▶ **Task requirements**
Retype the entries word for word, leaving nothing out.

▶ **Provided material**
Start of Block

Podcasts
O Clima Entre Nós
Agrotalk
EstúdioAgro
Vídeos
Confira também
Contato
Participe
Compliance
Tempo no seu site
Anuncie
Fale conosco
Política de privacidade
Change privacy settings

End of Block

▶ **Problem solution**
Podcasts
O Clima Entre Nós
Agrotalk
EstúdioAgro
Vídeos
Confira também
Contato
Participe
Compliance
Tempo no seu site
Anuncie
Fale conosco
Política de privacidade
Change privacy settings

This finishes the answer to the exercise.